Inflammatory response is a main feature of acute pancreatitis. It has been reported that the production of pro-inflammatory cytokines, including TNF-α, IL-1β and IL-6, is a vital player in the pathogenesis of acute pancreatitis [21,22]. Moreover, the expressions of TNF-α, IL-1β and IL-6 explain why local pancreatic damage evolves to subsequent systemic complications [22]. J Norman et al. held the opinion that IL-1β expression was a marker with 82% accuracy in predicting the severity of acute pancreatitis, which further pointed out the adverse effects of IL-1β in the pathogenesis of acute pancreatitis [23]. Moreover, TNF-α was verified to play a core role in the pathogenesis of inflammatory diseases, particularly in pancreatitis pathogenesis [24]. In the present study, the levels of TNF-α, IL-1β and IL-6 were significantly increased by cerulein induction compared to controls.

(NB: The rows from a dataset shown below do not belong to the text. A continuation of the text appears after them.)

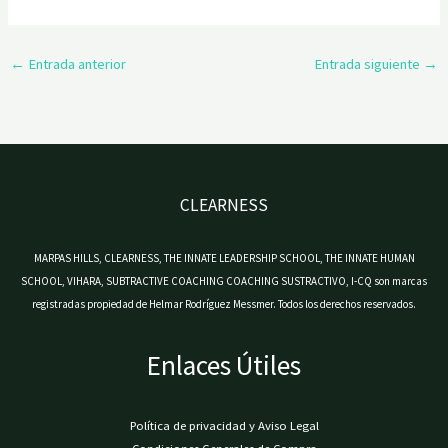
←
Entrada anterior
Entrada siguiente
→
CLEARNESS
MARPAS HILLS, CLEARNESS, THE INNATE LEADERSHIP SCHOOL, THE INNATE HUMAN
SCHOOL, VIHARA, SUBTRACTIVE COACHING COACHING SUSTRACTIVO, I-CQ son marcas
registradas propiedad de Helmar Rodríguez Messmer. Todos los derechos reservados.
Enlaces Útiles
Política de privacidad y Aviso Legal
Condiciones Generales de Compra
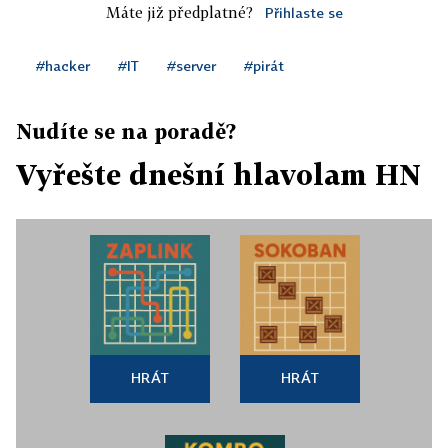
Máte již předplatné?
Přihlaste se
#hacker
#IT
#server
#pirát
Nudíte se na poradě?
Vyřešte dnešní hlavolam HN
HRÁT
HRÁT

Meanwhile, inflammation-associated Cox2 and iNOS protein expression was significantly increased after cerulein induction.

FXYD5 is a family of type I plasma membrane proteins [25]. A study reported that FXYD5 silence inhibited the release of inflammatory cytokines in lung injury [26]. Besides, it was noted that FXYD5 was significantly upregulated in pancreatic tissue of mice with acute pancreatitis, which indicated that FXYD5 directly participated in the occurrence of acute pancreatitis [27]. In this study, we found that FXYD5 was greatly increased in AP patients and AP cell model. Furthermore, the silence of FXYD5 promoted the growth of cerulein-induced AR42J cells. However, in the AP cell model, silencing FXYD5 inhibited expression of multiple inflammatory and related factors, including TNF-α, IL-6, IL-1β, Cox2 and iNOS.

The study suggested that JAK2/STAT3 signaling pathway was involved in many inflammatory processes [28]. For example, the inhibition of JAK2/STAT3 pathway could relieve the inflammation in human umbilical vein endothelial cells [14]. What is more, one previous study evidenced that JAK2/STAT3 signaling pathway played a central role in the advancement of acute pancreatitis [29]. In view of this, the role of JAK2/STAT3 signaling pathway in cerulein-induced acute pancreatitis was important to explore. According to GEPIA database, FXYD5 was positively correlated with JAK2/STAT3 signaling pathway, which was consistent with the results in the present study. In addition, activation of JAK2/STAT3 signaling by the inclusion of CLN revealed that the effects produced by silencing FXYD5 were reversed. These results suggest that silencing FXYD5 blocked the activation of JAK2/STAT3 signaling pathway and exhibited desirable effects on growth and inflammatory response in cerulein-induced AR42J cells via blocking JAK2/STAT3 signaling pathway.

Conclusion

To sum up, FXYD5 knockdown could promote the cell viability and reduce inflammatory response in cerulein-induced pancreatic acinar cells AR42J via inhibiting JAK2/STAT3 signaling pathway. In the future, studies will continue in different cellular and animal models, which hopefully can provide a new idea for the treatment of acute pancreatitis.